NIGMS treats P01, P50, and RM1 awards as multi-component grants sitting outside MIRA consolidation. If a MIRA PI also leads a project on one of these awards, NIGMS adjusts the MIRA’s funding level to remove the budgetary overlap, and the PI must relinquish the multi-component funding at the end of its current competitive segment. The two mechanisms are not merged; a PI cannot fold a P01 project into a MIRA budget.
This matters for administrators tracking effort: a MIRA PI’s required 45% (EI/NI) or 51% (ESI) research effort is calculated across all their NIH awards via Other Support documentation, so a concurrent P01 role directly affects how much MIRA effort — and salary — can be charged.

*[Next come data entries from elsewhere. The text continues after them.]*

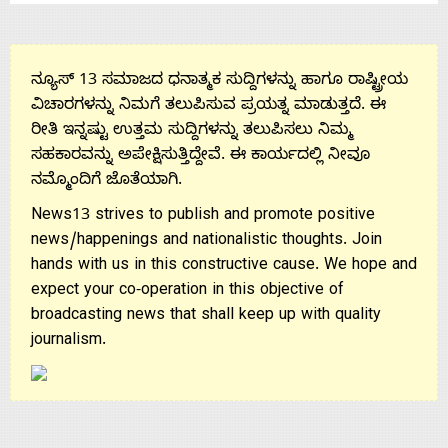
ನ್ಯೂಸ್ 13 ಸಮಾಜದ ಧನಾತ್ಮಕ ಸುದ್ದಿಗಳನ್ನು ಹಾಗೂ ರಾಷ್ಟ್ರೀಯ
ವಿಚಾರಗಳನ್ನು ನಿಮಗೆ ತಲುಪಿಸುವ ಪ್ರಯತ್ನ ಮಾಡುತ್ತದೆ. ಈ
ರೀತಿ ಇನ್ನಷ್ಟು ಉತ್ತಮ ಸುದ್ದಿಗಳನ್ನು ತಲುಪಿಸಲು ನಿಮ್ಮ
ಸಹಕಾರವನ್ನು ಅಪೇಕ್ಷಿಸುತ್ತಿದ್ದೇವೆ. ಈ ಕಾರ್ಯದಲ್ಲಿ ನೀವೂ
ನಮ್ಮೊಂದಿಗೆ ಜೊತೆಯಾಗಿ.
News13 strives to publish and promote positive
news/happenings and nationalistic thoughts. Join
hands with us in this constructive cause. We hope and
expect your co-operation in this objective of
broadcasting news that shall keep up with quality
journalism.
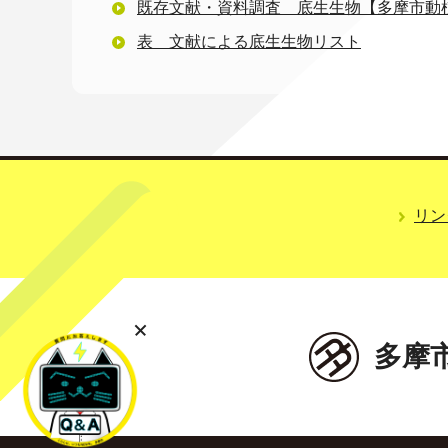
既存文献・資料調査 底生生物【多摩市動
表 文献による底生生物リスト
リン
多摩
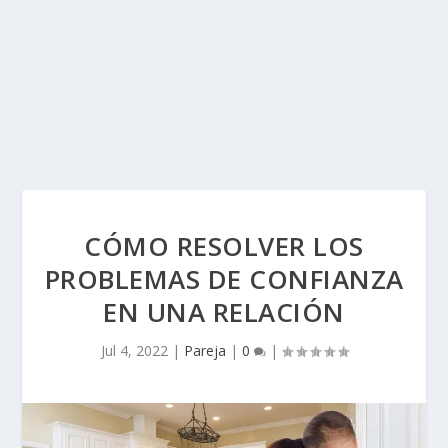
CÓMO RESOLVER LOS
PROBLEMAS DE CONFIANZA
EN UNA RELACIÓN
Jul 4, 2022
|
Pareja
|
0
|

Common questions about the NIH MIRA R35
What is an R35 grant from NIH?
An R35 is an NIH activity code supporting an investigator’s overall research programme rather than a discrete, aims-defined project. Multiple NIH institutes use it under different local names — NIGMS calls its version the Maximizing Investigators’ Research Award (MIRA) — each with its own eligibility rules, budget caps, and award length.
How much is the NIH MIRA R35 grant?
Budgets vary by route. NIGMS caps Established Investigator MIRA requests at $750,000 in direct costs per year for five years, while New Investigator and Early Stage Investigator MIRA budgets are generally set at or capped near $275,000 in annual direct costs, including equipment for ESIs.

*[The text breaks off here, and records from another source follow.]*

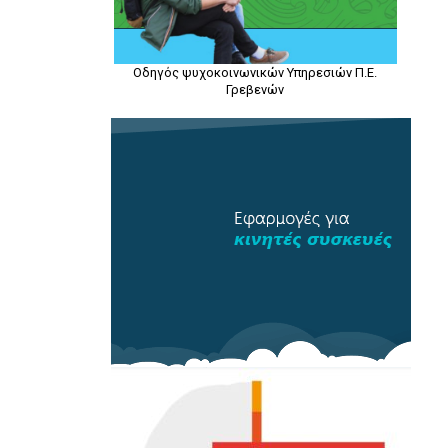
Οδηγός ψυχοκοινωνικών Υπηρεσιών Π.Ε.
Γρεβενών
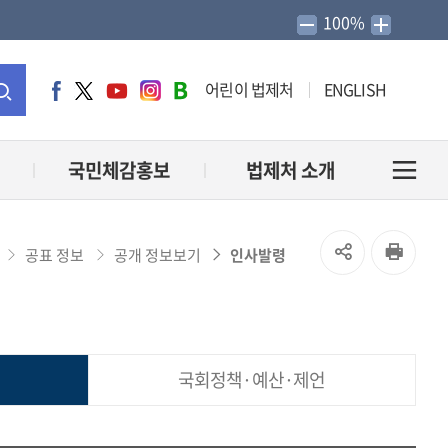
100%
어린이 법제처
ENGLISH
페
트
유
인
네
이
위
튜
스
이
통
스
터
브
타
버
북
그
블
합
국민체감홍보
법제처 소개
전
램
로
그
검
체
SNS
인
공표 정보
공개 정보보기
인사발령
색
메
공
쇄
유
뉴
국회정책·예산·제언
열
열
기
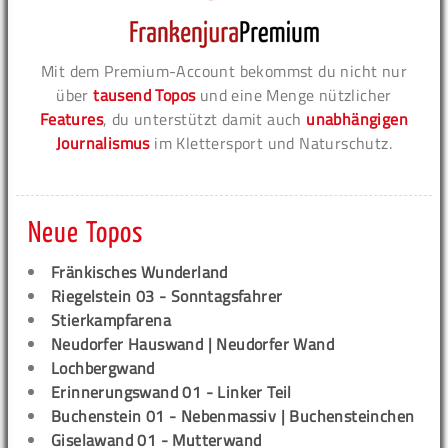
Mit dem Premium-Account bekommst du nicht nur
über
tausend Topos
und eine Menge nützlicher
Features
, du unterstützt damit auch
unabhängigen
Journalismus
im Klettersport und Naturschutz.
Neue Topos
Fränkisches Wunderland
Riegelstein 03 - Sonntagsfahrer
Stierkampfarena
Neudorfer Hauswand | Neudorfer Wand
Lochbergwand
Erinnerungswand 01 - Linker Teil
Buchenstein 01 - Nebenmassiv | Buchensteinchen
Giselawand 01 - Mutterwand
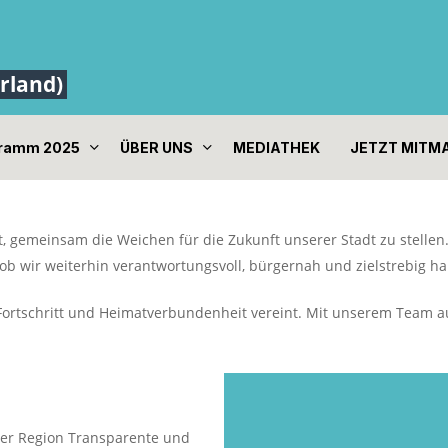
gramm 2025
ÜBER UNS
MEDIATHEK
JETZT MITM
essen
t, gemeinsam die Weichen für die Zukunft unserer Stadt zu stelle
b wir weiterhin verantwortungsvoll, bürgernah und zielstrebig ha
ät, Fortschritt und Heimatverbundenheit vereint. Mit unserem Tea
rer Region Transparente und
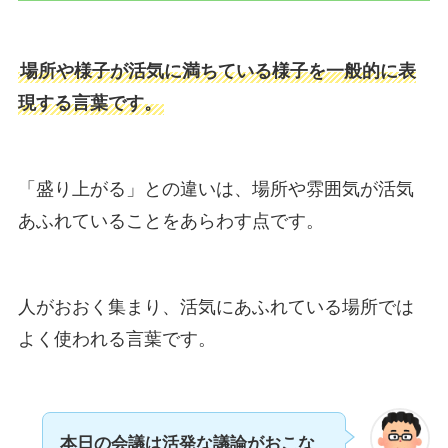
場所や様子が活気に満ちている様子を一般的に表
現する言葉です。
「盛り上がる」との違いは、場所や雰囲気が活気
あふれていることをあらわす点です。
人がおおく集まり、活気にあふれている場所では
よく使われる言葉です。
本日の会議は活発な議論がおこな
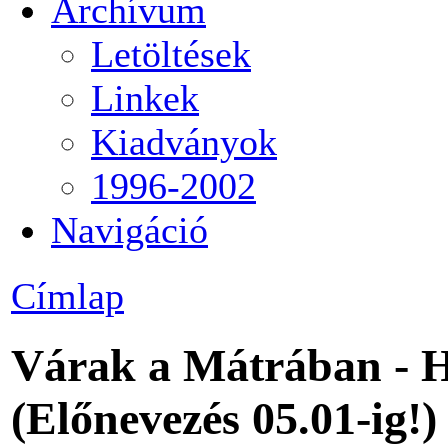
Archívum
Letöltések
Linkek
Kiadványok
1996-2002
Navigáció
Címlap
Várak a Mátrában - H
(Előnevezés 05.01-ig!)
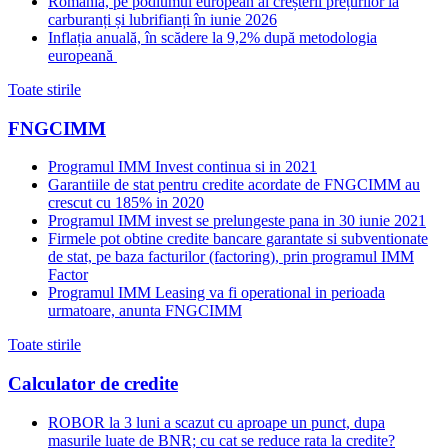
România, pe podiumul european al creșterii prețurilor la
carburanți și lubrifianți în iunie 2026
Inflația anuală, în scădere la 9,2% după metodologia
europeană
Toate stirile
FNGCIMM
Programul IMM Invest continua si in 2021
Garantiile de stat pentru credite acordate de FNGCIMM au
crescut cu 185% in 2020
Programul IMM invest se prelungeste pana in 30 iunie 2021
Firmele pot obtine credite bancare garantate si subventionate
de stat, pe baza facturilor (factoring), prin programul IMM
Factor
Programul IMM Leasing va fi operational in perioada
urmatoare, anunta FNGCIMM
Toate stirile
Calculator de credite
ROBOR la 3 luni a scazut cu aproape un punct, dupa
masurile luate de BNR; cu cat se reduce rata la credite?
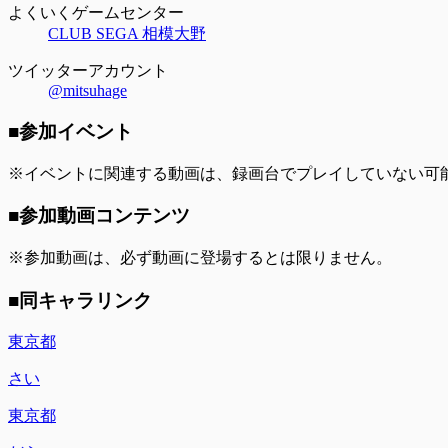
よくいくゲームセンター
CLUB SEGA 相模大野
ツイッターアカウント
@mitsuhage
■参加イベント
※イベントに関連する動画は、録画台でプレイしていない可
■参加動画コンテンツ
※参加動画は、必ず動画に登場するとは限りません。
■同キャラリンク
東京都
さい
東京都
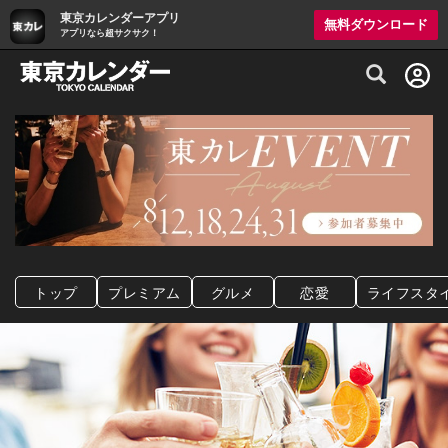
東京カレンダーアプリ
無料ダウンロード
アプリなら超サクサク！
グルメ情報・プレミアムレストラン予約サイト
トップ
プレミアム
グルメ
恋愛
ライフスタ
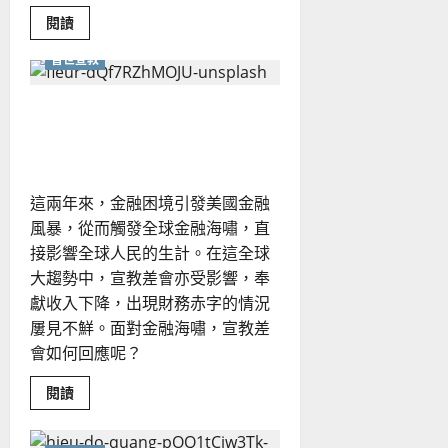
Read
閱讀
more
about
普世宣教
如
何
化
創
帶職宣教：金融海嘯下的宣
意
為
教回應｜劉漢中
創
新？
這兩年來，金融困境引發美國金融
風暴，從而觸發全球金融海嘯，直
接影響全球人民的生計。在這全球
大趨勢中，宣教差會亦受影響，奉
獻收入下降，出現財務赤字的情況
屢見不鮮。面對金融海嘯，宣教差
會如何回應呢？
Read
閱讀
more
about
帶
職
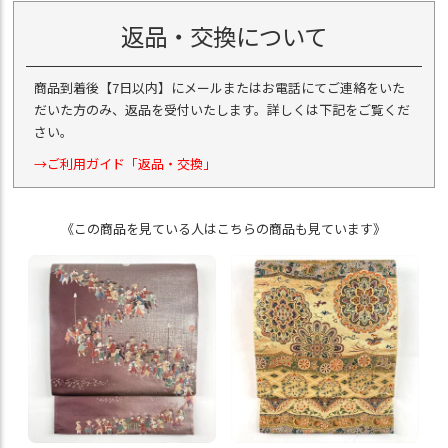
返品・交換について
商品到着後【7日以内】にメールまたはお電話にてご連絡をいた
だいた方のみ、返品を受付いたします。詳しくは下記をご覧くだ
さい。
→ご利用ガイド「返品・交換」
《この商品を見ている人はこちらの商品も見ています》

What is the difference between an R35 (MIRA) and an R01 grant?
An R01 funds one defined project with specific aims and is typically renewed every three to five years on a project-by-project basis. A MIRA (R35) funds an investigator’s entire NIGMS-aligned lab programme for five years, omits specific aims, and allows in-mission research direction changes without a full competing renewal.
How long do R35 grants last?
NIGMS’s MIRA is awarded for five years and is renewable through a new competing application and peer review. Other institutes’ R35 mechanisms run longer: the National Cancer Institute’s Outstanding Investigator Award (R35) funds seven years, and NINDS’s R35 Research Program Award can extend up to eight years, per NIGMS, AAMC, and Vanderbilt University School of Medicine reporting.
What this means for research administrators
For research administration offices, MIRA changes what “renewal risk” looks like. Instead of tracking one competing renewal deadline per R01, institutions supporting a MIRA PI track a single five-year cycle, a 45–51% effort commitment reconciled against every other NIH award the PI holds, and a mandatory institutional letter confirming other NIGMS awards will be relinquished on award.
Consolidating what might otherwise have been two or three R01s into one MIRA reduces the number of competing submissions per cycle, but concentrates programmatic risk into a single review outcome, since NIGMS explicitly discourages “cramming” multiple R01-style projects into one MIRA narrative.
As NIH funding pressure pushes institutes toward programme-level mechanisms, teams supporting research administration workflows should expect other institutes to expand their own R35-family programmes, each with local eligibility and budget rules that will not mirror NIGMS’s exactly.